We also compute a tiny load-balancing loss that encourages experts to be used.


In [None]:
class MoEFeedForward(nn.Module):
    def __init__(self, d_model, n_experts, top_k=1, d_ff=None, dropout=0.1):
        super().__init__()
        self.n_experts = n_experts
        self.top_k = top_k
        self.router = nn.Linear(d_model, n_experts)
        self.experts = nn.ModuleList([
            FeedForward(d_model, d_ff=d_ff, dropout=dropout)
            for _ in range(n_experts)
        ])

    def forward(self, x):
        # x: (batch, seq, d_model)
        logits = self.router(x)  # (batch, seq, n_experts)
        topk_vals, topk_idx = logits.topk(self.top_k, dim=-1)
        topk_gates = F.softmax(topk_vals, dim=-1)

        # Scatter normalized gates back into full expert dimension
        gates = torch.zeros_like(logits)
        gates.scatter_(-1, topk_idx, topk_gates)

        # Toy implementation: evaluate all experts, then mix with gates
        expert_outs = torch.stack([expert(x) for expert in self.experts], dim=2)
        out = torch.sum(expert_outs * gates.unsqueeze(-1), dim=2)

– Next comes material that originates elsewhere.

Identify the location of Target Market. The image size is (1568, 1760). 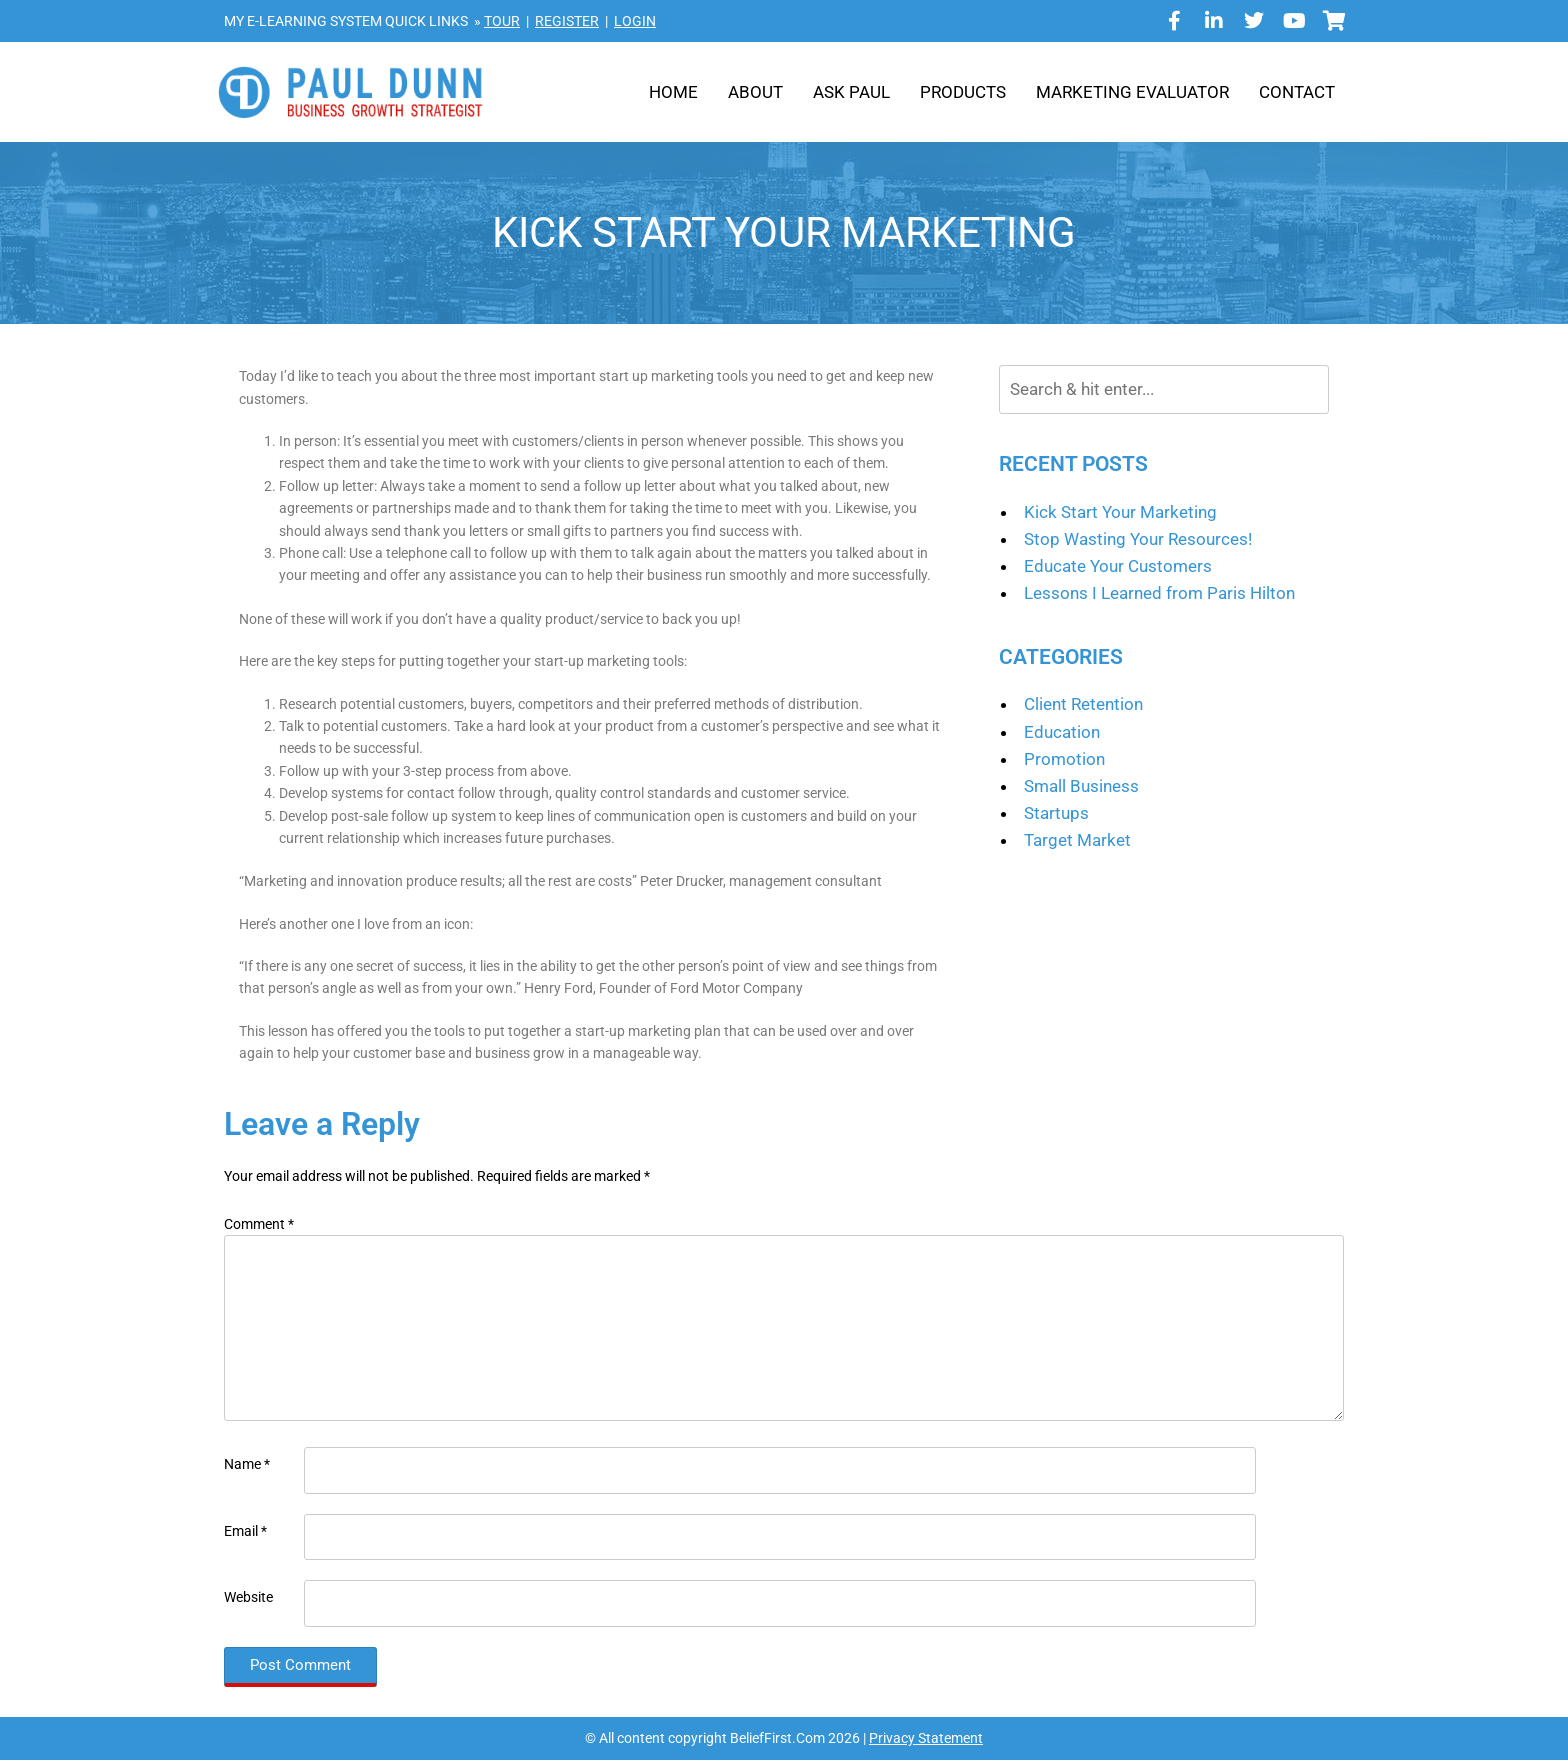 (1077, 840).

        # Routing statistics for the top-1 expert per token
        top1 = topk_idx[..., 0]
        counts = torch.bincount(top1.reshape(-1), minlength=self.n_experts)

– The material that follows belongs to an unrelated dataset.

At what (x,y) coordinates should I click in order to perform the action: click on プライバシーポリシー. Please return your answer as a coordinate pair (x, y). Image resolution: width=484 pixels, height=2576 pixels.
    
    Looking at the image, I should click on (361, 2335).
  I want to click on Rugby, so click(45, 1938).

        # Simple load-balancing loss: encourage importance and load to align
        importance = gates.sum(dim=(0, 1))
        load = counts.float()
        importance = importance / (importance.sum() + 1e-9)
        load = load / (load.sum() + 1e-9)
        aux_loss = (self.n_experts * (importance * load).sum())

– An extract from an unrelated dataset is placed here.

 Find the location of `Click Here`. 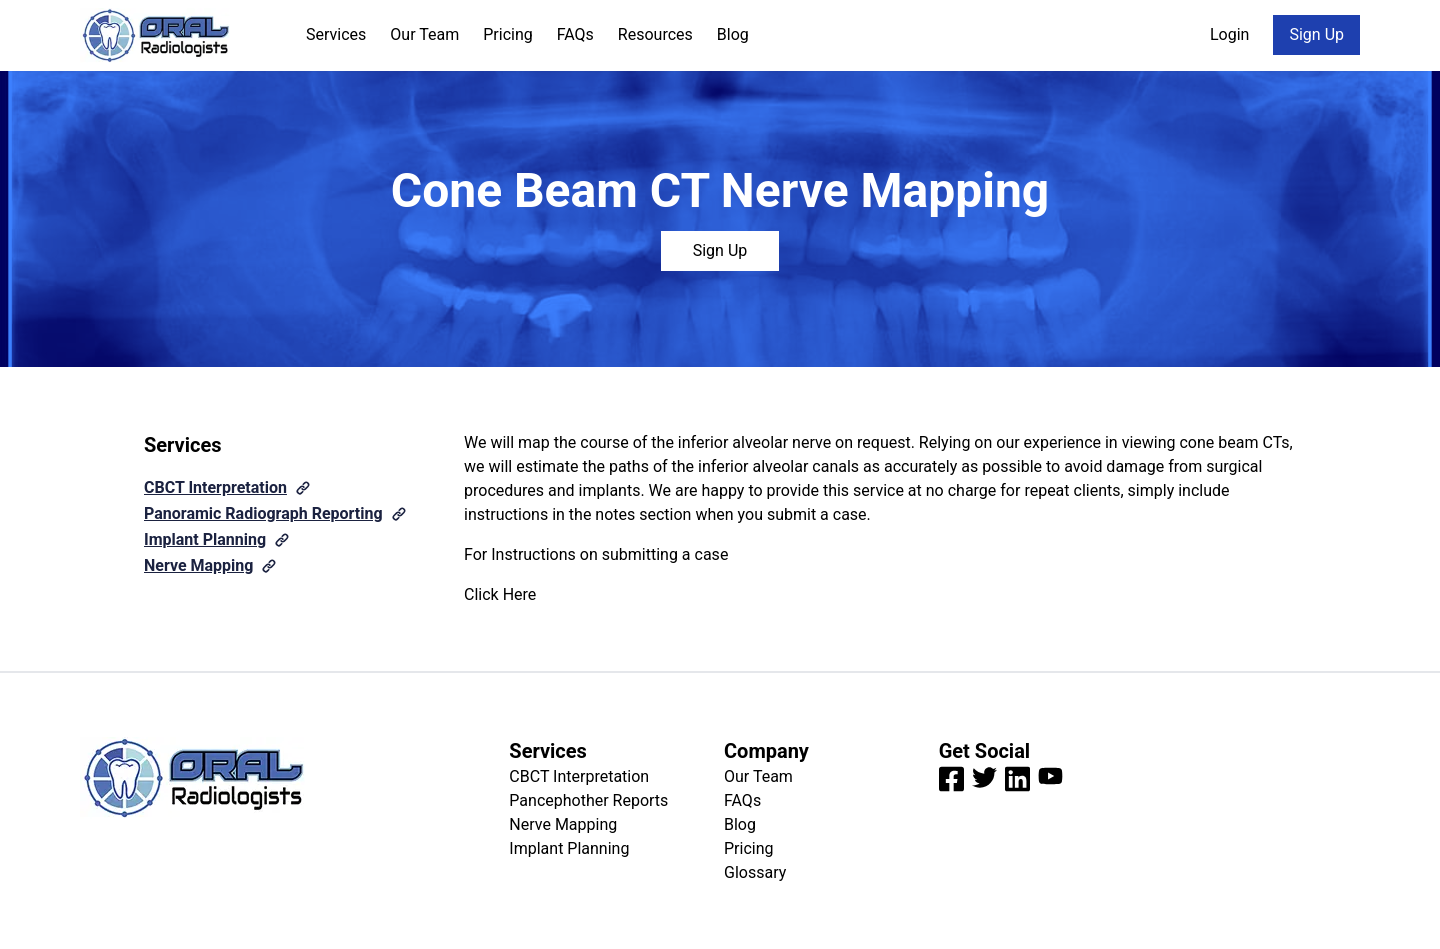 Click Here is located at coordinates (500, 594).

        stats = {"counts": counts.detach().cpu()}
        return out, aux_loss, stats

moe_model = TransformerLM(
    vocab_size=len(vocab),
    d_model=D_MODEL,
    n_heads=N_HEADS,
    n_layers=N_LAYERS,
    ffn_factory=lambda: MoEFeedForward(D_MODEL, N_EXPERTS, TOP_K),
)
print(f"MoE params: {count_params(moe_model):,}")

## 5) Training loop
We train briefly and print both the language modeling loss and routing counts.
The auxiliary loss is tiny and only nudges the router to balance expert usage.


In [None]:
model = moe_model.to(device)
optimizer = torch.optim.AdamW(model.parameters(), lr=LR)
loss_fn = nn.CrossEntropyLoss()

model.train()
step = 0
for x, y in train_loader:
    x = x.to(device)
    y = y.to(device)

    logits, aux_loss, stats = model(x)
    lm_loss = loss_fn(logits.view(-1, len(vocab)), y.view(-1))
    total_loss = lm_loss + AUX_WEIGHT * aux_loss

    optimizer.zero_grad()
    total_loss.backward()
    optimizer.step()

    if step % EVAL_EVERY == 0:
        counts = stats["counts"] if stats is not None else None
        print(f"step {step:4d} | lm_loss {lm_loss.item():.4f} | aux {aux_loss.item():.4f}")
        if counts is not None:
            print("routing counts:", counts.tolist())

    step += 1
    if step >= MAX_STEPS:
        break

## 6) Inference: generate text
We generate a short sample with greedy decoding.


In [None]:
def generate(model, prompt, max_new_tokens=50):
    model.eval()
    ids = encode(tokenize(prompt), vocab)
    ids = ids if ids else [vocab["<bos>"]]
    for _ in range(max_new_tokens):
        x = torch.tensor(ids[-SEQ_LEN:], dtype=torch.long, device=device).unsqueeze(0)
        with torch.no_grad():
            logits, _, _ = model(x)
        next_id = int(torch.argmax(logits[0, -1], dim=-1))
        ids.append(next_id)
        if next_id == vocab["<eos>"]:
            break
    return decode(ids, id2tok)

print(generate(model, "in the", max_new_tokens=40))

## 7) Scaling notes
Real MoE systems add several engineering ideas:
- Distributed experts: experts live on different devices and only selected experts run.
- Capacity factors: limit how many tokens each expert processes to avoid overload.
- Auxiliary losses: encourage balanced routing and stable training.
- Token dropping or overflow buffers when experts are full.

Our toy version computes all experts (slow) and ignores capacity limits. It is
meant for clarity, not performance.


## 8) Exercises
1) Change TOP_K to 2 and compare routing counts and loss.
2) Increase N_EXPERTS and see how the parameter count grows.
3) Add a temperature to the router logits before top-k selection.
4) Replace greedy decoding with top-k sampling in `generate`.
5) Try turning off the auxiliary loss and compare routing balance.